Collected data
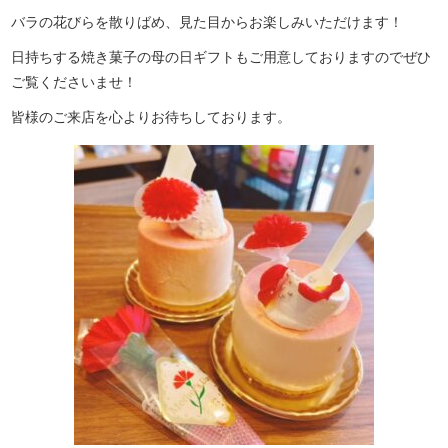
バラの花びらを散りばめ、見た目からお楽しみいただけます！
日持ちする焼き菓子の母の日ギフトもご用意しておりますのでぜひ
ご覧くださいませ！
皆様のご来店を心よりお待ちしております。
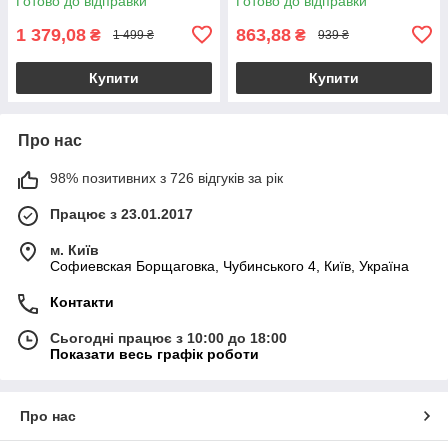
Готово до відправки
Готово до відправки
1 379,08
863,88
₴
₴
1 499 ₴
939 ₴
Купити
Купити
Про нас
98% позитивних з 726 відгуків за рік
Працює з 23.01.2017
м. Київ
Софиевская Борщаговка, Чубинського 4, Київ, Україна
Контакти
Сьогодні працює з 10:00 до 18:00
Показати весь графік роботи
Про нас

WHAT THE EXERCISE ASKS ->
Lines above with the string "Київ" need to be found and copied.

PROBLEM SOLUTION ->
м. Київ
Софиевская Борщаговка, Чубинського 4, Київ, Україна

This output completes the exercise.